===== DATA FOR ANALYSIS =====

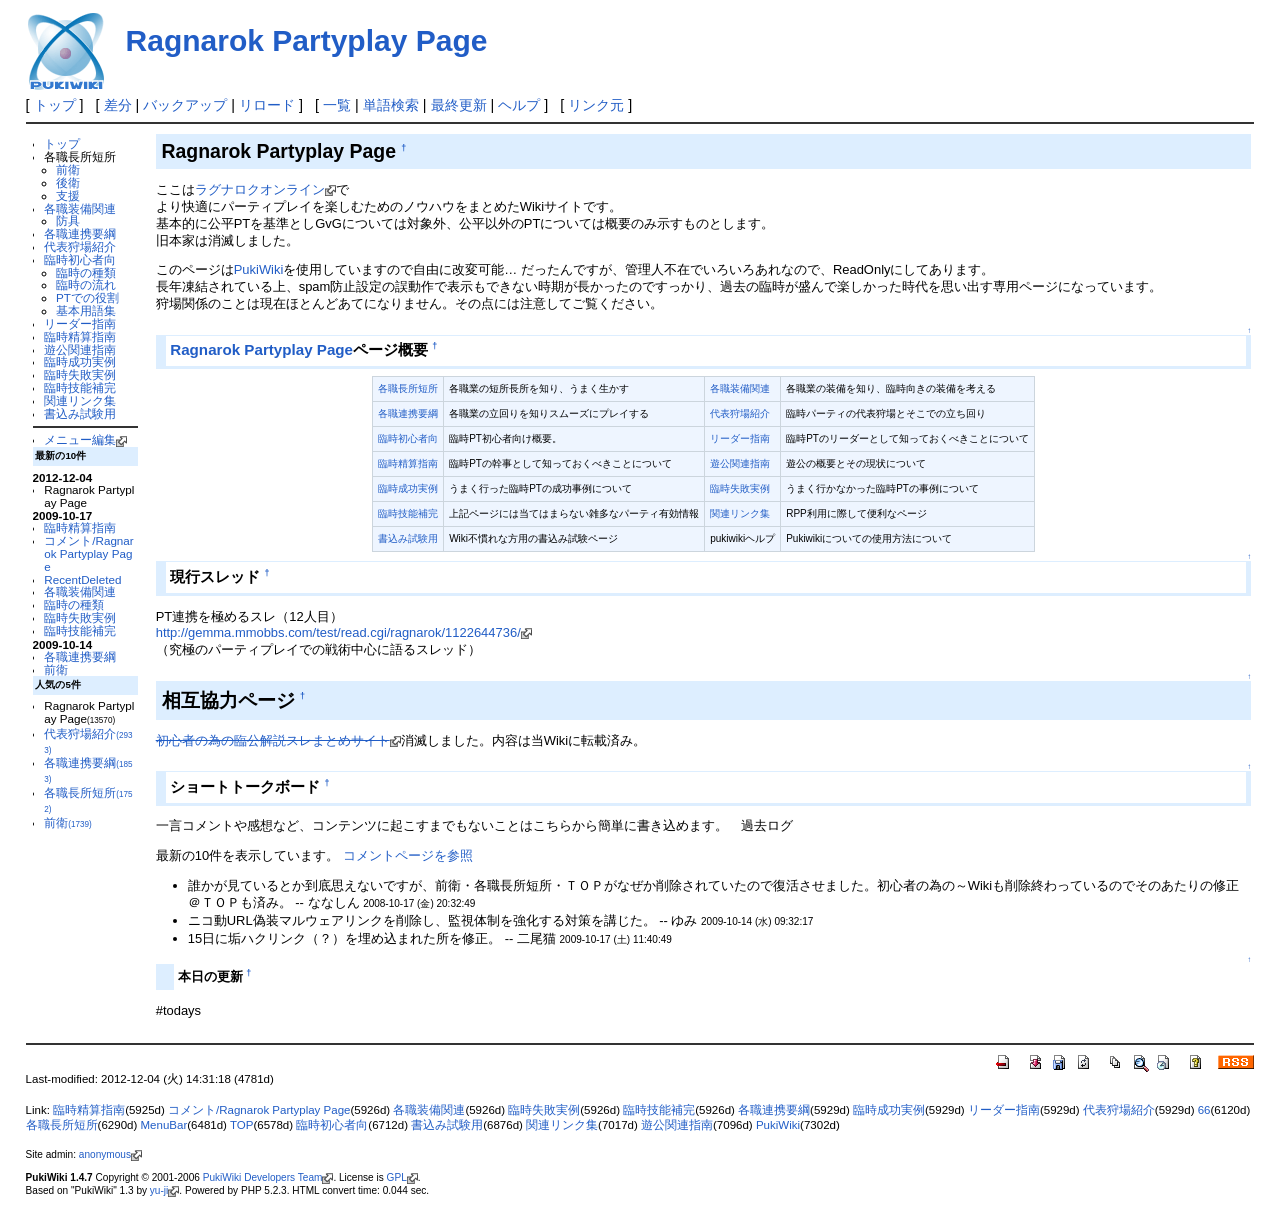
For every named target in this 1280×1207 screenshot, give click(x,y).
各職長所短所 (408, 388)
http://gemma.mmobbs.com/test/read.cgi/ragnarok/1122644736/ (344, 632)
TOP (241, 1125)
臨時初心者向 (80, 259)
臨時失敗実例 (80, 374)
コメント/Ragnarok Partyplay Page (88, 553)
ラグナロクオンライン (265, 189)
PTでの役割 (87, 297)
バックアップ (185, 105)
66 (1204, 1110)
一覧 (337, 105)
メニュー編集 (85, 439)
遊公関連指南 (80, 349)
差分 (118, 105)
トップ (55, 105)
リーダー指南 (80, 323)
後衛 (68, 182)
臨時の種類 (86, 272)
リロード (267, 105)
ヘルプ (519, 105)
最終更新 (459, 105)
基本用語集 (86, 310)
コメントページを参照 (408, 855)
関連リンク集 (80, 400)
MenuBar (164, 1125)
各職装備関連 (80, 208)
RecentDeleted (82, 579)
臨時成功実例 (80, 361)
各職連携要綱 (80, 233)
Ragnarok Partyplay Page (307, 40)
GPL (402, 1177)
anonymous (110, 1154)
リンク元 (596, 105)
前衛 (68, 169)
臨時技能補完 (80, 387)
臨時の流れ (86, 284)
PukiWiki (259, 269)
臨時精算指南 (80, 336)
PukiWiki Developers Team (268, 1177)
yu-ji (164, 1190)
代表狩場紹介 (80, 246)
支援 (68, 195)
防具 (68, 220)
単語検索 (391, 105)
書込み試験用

=====

▶ BRIEF: Give the lines again exactly, starting where the entries begin and stopping once the line with "リーダー指南 (80, 323)" is included; pictures are not copied.

▶ ANSWER SPACE:
For every named target in this 1280×1207 screenshot, give click(x,y).
各職長所短所 (408, 388)
http://gemma.mmobbs.com/test/read.cgi/ragnarok/1122644736/ (344, 632)
TOP (241, 1125)
臨時初心者向 (80, 259)
臨時失敗実例 (80, 374)
コメント/Ragnarok Partyplay Page (88, 553)
ラグナロクオンライン (265, 189)
PTでの役割 (87, 297)
バックアップ (185, 105)
66 (1204, 1110)
一覧 (337, 105)
メニュー編集 (85, 439)
遊公関連指南 (80, 349)
差分 (118, 105)
トップ (55, 105)
リーダー指南 (80, 323)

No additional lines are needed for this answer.